_Description of the task_. From the data below, retype exactly the lines starting with the one that contains "Pusten statt bluten: Gerät misst" and ending with the one that contains "Update: SAP droht eine Geldstrafe der", both included.

━━━━━━━━━━━━━━━━

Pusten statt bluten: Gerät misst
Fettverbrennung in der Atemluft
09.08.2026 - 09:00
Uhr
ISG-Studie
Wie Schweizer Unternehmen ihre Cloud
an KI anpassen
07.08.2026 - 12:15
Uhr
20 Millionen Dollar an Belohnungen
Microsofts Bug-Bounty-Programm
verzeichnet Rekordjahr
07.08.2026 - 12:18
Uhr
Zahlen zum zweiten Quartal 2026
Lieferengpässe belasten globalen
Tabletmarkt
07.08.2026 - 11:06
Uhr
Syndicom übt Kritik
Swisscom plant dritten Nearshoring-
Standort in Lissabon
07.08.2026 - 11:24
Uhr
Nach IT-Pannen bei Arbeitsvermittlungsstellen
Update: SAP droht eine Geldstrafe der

━━━━━━━━━━━━━━━━

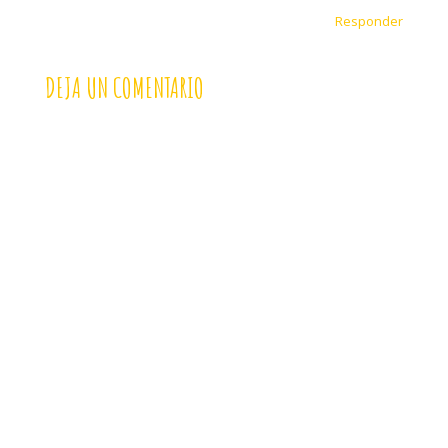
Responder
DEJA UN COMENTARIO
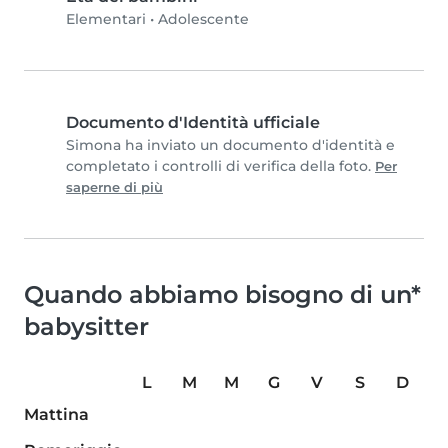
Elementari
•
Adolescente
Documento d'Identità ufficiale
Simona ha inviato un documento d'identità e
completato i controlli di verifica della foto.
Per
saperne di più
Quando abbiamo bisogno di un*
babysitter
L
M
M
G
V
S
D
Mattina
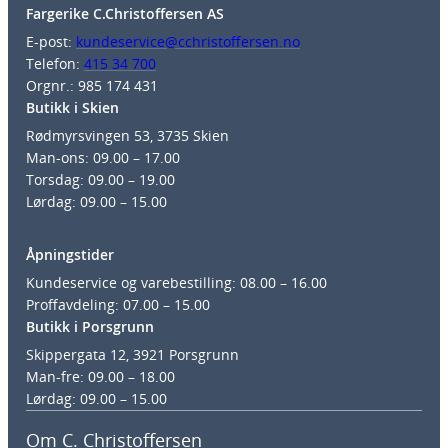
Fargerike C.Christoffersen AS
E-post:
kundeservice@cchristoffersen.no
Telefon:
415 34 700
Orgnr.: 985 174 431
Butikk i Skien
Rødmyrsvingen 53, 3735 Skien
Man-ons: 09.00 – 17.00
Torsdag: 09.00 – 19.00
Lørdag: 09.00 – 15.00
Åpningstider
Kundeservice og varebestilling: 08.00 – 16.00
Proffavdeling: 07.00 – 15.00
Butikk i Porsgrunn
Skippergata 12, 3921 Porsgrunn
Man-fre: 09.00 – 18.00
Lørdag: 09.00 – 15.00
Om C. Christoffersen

━━━━━━━━━━━━━━━━

_Result for this task_.
Pusten statt bluten: Gerät misst
Fettverbrennung in der Atemluft
09.08.2026 - 09:00
Uhr
ISG-Studie
Wie Schweizer Unternehmen ihre Cloud
an KI anpassen
07.08.2026 - 12:15
Uhr
20 Millionen Dollar an Belohnungen
Microsofts Bug-Bounty-Programm
verzeichnet Rekordjahr
07.08.2026 - 12:18
Uhr
Zahlen zum zweiten Quartal 2026
Lieferengpässe belasten globalen
Tabletmarkt
07.08.2026 - 11:06
Uhr
Syndicom übt Kritik
Swisscom plant dritten Nearshoring-
Standort in Lissabon
07.08.2026 - 11:24
Uhr
Nach IT-Pannen bei Arbeitsvermittlungsstellen
Update: SAP droht eine Geldstrafe der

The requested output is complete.